By Lee Romney, Staff Writer The Los Angeles Times November 9, 2006
SAN FRANCISCO - Cementing its reputation as a progressive haven and further irking business groups, San Francisco has become the first city in the country to mandate paid sick leave for all employees.
The ballot measure, which hardly generated discussion here and passed with a resounding 61% of the vote, comes at a time when businesses are reeling from a city plan that requires employers to contribute to universal healthcare and a citywide minimum wage boost phased in over the last few years.
A similar wage boost failed to gain enough votes in Santa Cruz on Tuesday. Labor leaders and the grass-roots group of young service and restaurant workers who pushed San Francisco's sick leave measure celebrated the win Wednesday as another forward-thinking, trailblazing milestone.
"This is the first place in the country that's won paid sick days. It's a basic worker right and human right. We are just ecstatic," said Sonya Mehta, an organizer with Young Workers United, which prevailed after spending just $15,000 on the campaign. The victory carried a whiff of prideful vindication, given Republicans' recent derision of soon-to-be House Speaker Nancy Pelosi for her "San Francisco values."

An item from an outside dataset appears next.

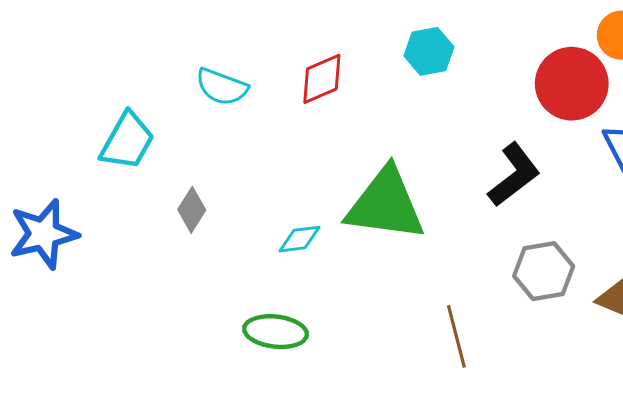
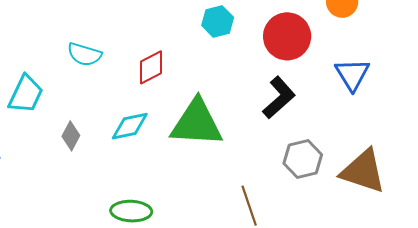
red diamond: (322, 79) -> (151, 67), moved
red circle: (572, 84) -> (287, 36), moved
cyan diamond: (300, 239) -> (130, 126), moved, size x1.4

"Those of us in San Francisco had to snicker a little bit," said Tim Paulson, executive director of the San Francisco Labor Council, AFL-CIO. "We love the fact that San Francisco values for civil rights and worker rights have the opportunity to be expanded throughout the country - as opposed to the corporate rights that our current administration thinks should lead the country."
Business groups reacted with anger and resignation. Steve Falk, president of the San Francisco Chamber of Commerce, called the measure "outrageous" - largely because current law enabled just four of the 11 county supervisors to place it on the ballot without a public airing.
Kevin Westlye, executive director of the Golden Gate Restaurant Assn., said that the passage was not surprising but that it added to a burdensome climate for business and particularly restaurants - labor-intensive, low-margin operations that rely on entry-level workers.
"San Francisco voters have a history of voting social values, especially if the business community - which is kind of an impersonal term for a lot of their neighborhood businesses - has to write the check," said a grim Westlye, whose organization opted not to mount what it saw as a futile formal opposition. Business groups in the city will probably explore any "legal grounds of possibly challenging this," Westlye added.
The measure requires that employers provide one hour of paid sick leave for every 30 hours worked by any employee, full-time, part-time or temporary. Businesses with 10 or fewer employees would offer a maximum of five days per year per worker, while larger employers max out at nine days per year. The time can be used to care for a sick child, partner or other loved one.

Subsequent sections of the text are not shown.